## Calculus: Early Transcendentals 8th Edition

a) The line integral along a smooth curve $C$ of a scalar function $f(x,y,z)$with respect to arc length can be shown as: $\int_Cf(x,y,z)ds$. where, $ds=\sqrt {(dx)^2+(dy)^2+(dz)^2}$ Thus, $\int_Cf(x,y,z)\sqrt {(dx)^2+(dy)^2+(dz)^2}$ Here, $ds$ represents an infinitesimally small part arc length. b) A line integral for a space curve $C$ is defined as for an interval $[m,n]$ We have $\int_Cf(x,y,z)ds=\int_m^n\sqrt {(\frac{dx}{dt})^2+(\frac{dy}{dt})^2+(\frac{dz}{dt})^2}dt$ c) A thin wire can be considered as a one dimensional straight wire whose mass is given as: $m= \int_C \rho (x,y) ds$ Center of mass $(\bar {x},\bar {y})$ is defined as: $\bar {x}=\frac{1}{m}\int_C x \rho (x,y) ds$ ; $\bar {y}=\frac{1}{m}\int_C y \rho (x,y) ds$ d) The line integral of a scalar function with respect to $x$ is defined as: $\int_Cf(x,y,z)dx$ The line integral of a scalar function with respect to $y$ is defined as:$\int_Cf(x,y,z)dy$ The line integral of a scalar function with respect to $z$ is defined as: $\int_Cf(x,y,z)dz$ e) From part (a), we have that the line integral along a smooth curve $C$ of a scalar function $f(x,y,z)$with respect to arc length can be shown as: $\int_Cf(x,y,z)ds$. where, $ds=\sqrt {(dx)^2+(dy)^2+(dz)^2}$ Thus, $\int_Cf(x,y,z)\sqrt {(dx)^2+(dy)^2+(dz)^2}$ Here, $ds$ represents an infinitesimally small part arc length.

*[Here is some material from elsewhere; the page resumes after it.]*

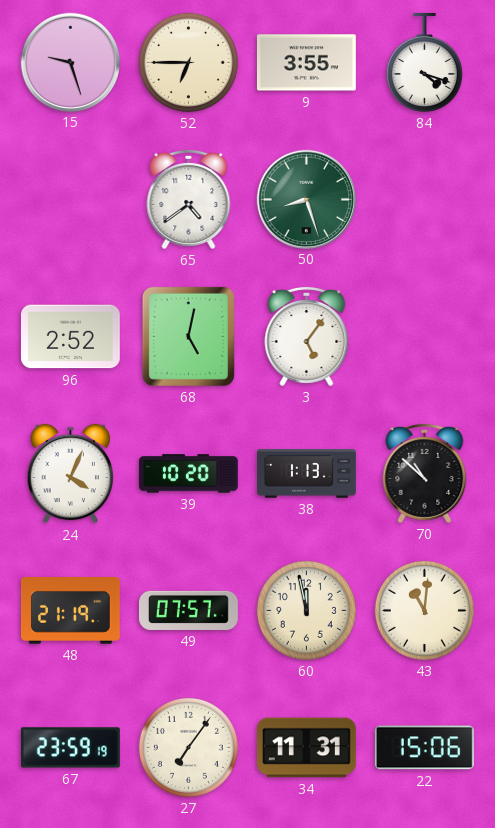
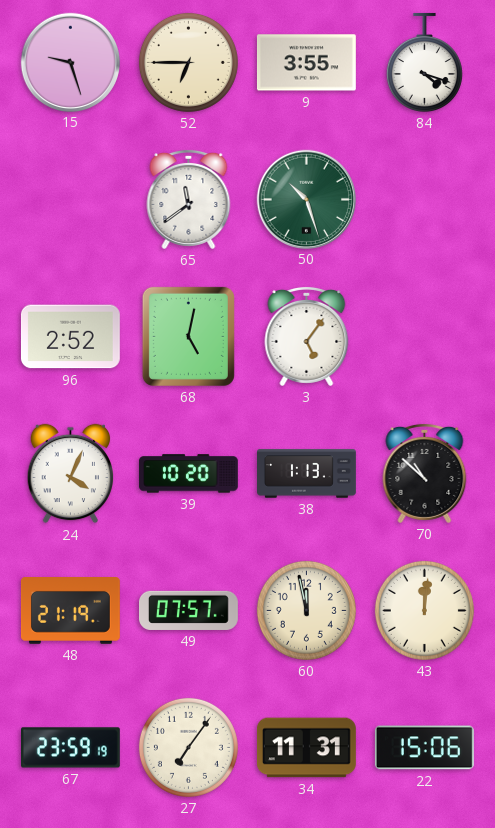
65: 4:39 -> 11:39
50: 8:27 -> 10:27
43: 11:01 -> 12:01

A line integral for a space curve $C$ is defined as for an interval $[m,n]$ We have $\int_Cf(x,y,z)ds=\int_m^n\sqrt {(\frac{dx}{dt})^2+(\frac{dy}{dt})^2+(\frac{dz}{dt})^2}dt$ $\int_Cf(x,y,z)dx=\int_m^nf(r(t))|x'(t)|dt$; $\int_Cf(x,y,z)dy=\int_m^nf(r(t))|y'(t)|dt$; $\int_Cf(x,y,z)dz=\int_m^nf(r(t))|z'(t)|dt$. Here, $r(t)$ represents $r(t)=x(t)i+y(t)j+z(t)k=\lt x(t),y(t),z(t) \gt$; $m \leq t \leq n$.